Une distinction entre terrain et décisions administratives
Dans l’attente d’un verdict définitif, plusieurs voix se sont exprimées sur cette affaire. Parmi elles, celle de Marcel Desailly, ancien champion du monde 1998 avec l’équipe de France. L’ancien joueur a livré sa lecture des événements dans un entretien accordé à Flashscore. Il y affirme que, selon lui, le Sénégal reste le vainqueur sur le plan sportif. Dans ses déclarations, Marcel Desailly a tenu à séparer clairement deux niveaux d’analyse : celui du jeu et celui des décisions institutionnelles.
Il a indiqué que, pour lui, le résultat acquis à l’issue du match constitue la référence principale pour désigner un champion. Il a ainsi déclaré que le Sénégal devait être considéré comme le vainqueur de la compétition sur la base de ce qui s’est déroulé sur le terrain. « On ne peut pas affirmer que le Maroc a remporté la CAN. Sur le terrain, pour moi, le champion d’Afrique, ça reste le Sénégal », a déclaré Marcel Desailly.
Une polémique relancée par d’autres interventions médiatiques
L’ancien défenseur a précisé que les procédures disciplinaires et les décisions des instances relèvent d’un autre cadre. Selon ses propos, ces éléments ne modifient pas l’expérience vécue par les joueurs durant la rencontre. Il a expliqué que, pour les acteurs du match, le souvenir du résultat sportif reste déterminant. Les propos de Marcel Desailly interviennent alors que la procédure engagée par la Fédération sénégalaise de football est toujours en cours devant le TAS.
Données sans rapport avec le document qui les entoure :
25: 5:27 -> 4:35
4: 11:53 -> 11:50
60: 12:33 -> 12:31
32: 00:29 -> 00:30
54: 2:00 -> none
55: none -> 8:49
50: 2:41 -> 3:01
Cette juridiction constitue la dernière instance habilitée à statuer sur les litiges sportifs internationaux. Aucune décision finale n’a encore été rendue à ce stade. La CAF, de son côté, maintient sa position issue de sa commission disciplinaire. L’instance considère que sa décision est conforme à ses règlements, ce qui conduit à reconnaître officiellement le Maroc comme vainqueur de la CAN 2025 en attendant une éventuelle révision par le TAS.
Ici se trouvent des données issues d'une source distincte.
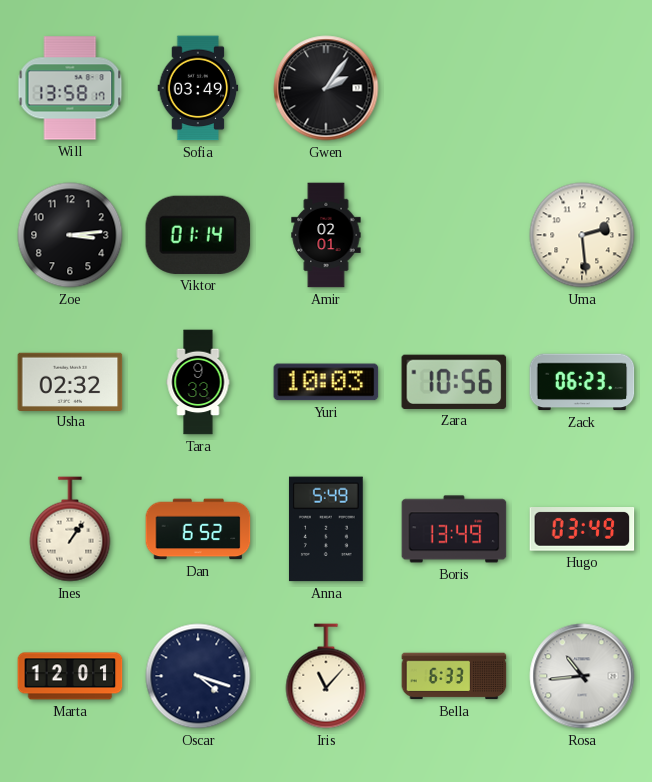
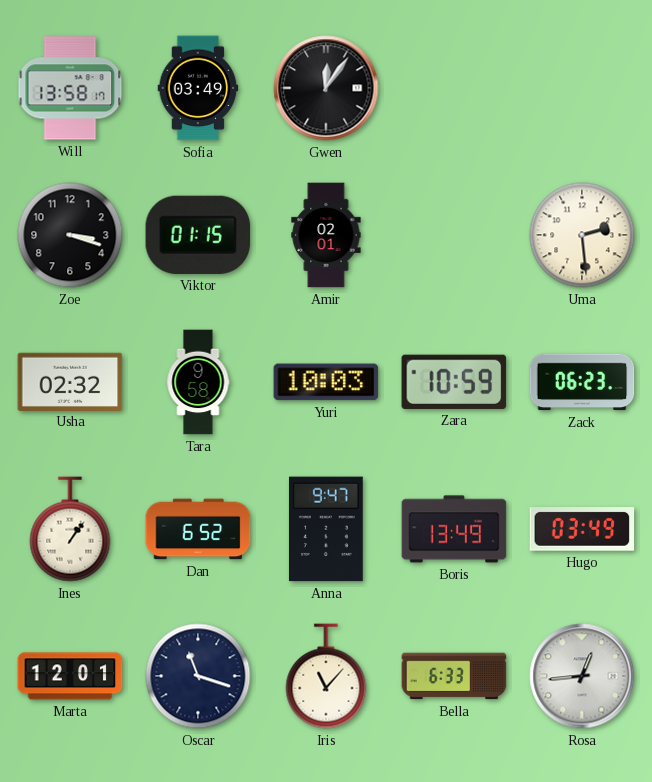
Gwen: 2:06 -> 12:06
Zoe: 3:14 -> 3:18
Viktor: 01:14 -> 01:15
Tara: 9:33 -> 9:58
Zara: 10:56 -> 10:59
Anna: 5:49 -> 9:47
Oscar: 4:18 -> 11:18
Rosa: 10:44 -> 12:44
La position du journaliste français Alexandre Ruiz
Avant la sortie de Marcel Desailly, d’autres prises de parole avaient déjà contribué à alimenter le débat. Le journaliste français Alexandre Ruiz avait notamment affirmé que le Sénégal devait être considéré comme champion d’Afrique en se basant sur le résultat du match. Ses propos avaient été largement relayés dans plusieurs médias. Dans ses déclarations, Alexandre Ruiz avait insisté sur le fait que le coup de sifflet final marque la conclusion sportive d’une rencontre.
Il avait ainsi estimé que le vainqueur désigné à ce moment-là devait être reconnu comme tel, indépendamment des décisions administratives ultérieures. Sur le plan juridique, la situation reste inchangée. Le recours introduit par la Fédération sénégalaise vise à contester la décision de la CAF et à obtenir un réexamen du dossier. Le TAS doit examiner les éléments présentés par les différentes parties avant de rendre une décision définitive.
Une procédure toujours en attente de décision
En attendant cette décision, le statut du titre demeure encadré par la position officielle de la CAF. L’instance continue de considérer que le Maroc est le vainqueur de la compétition, conformément à la sanction prononcée après la finale. Parallèlement, la procédure en cours devant le TAS suit son déroulement selon les règles du droit du sport. La décision devra trancher définitivement la question de l’attribution du trophée, mettant fin à un litige qui oppose actuellement les instances dirigeantes du football africain à la Fédération sénégalaise.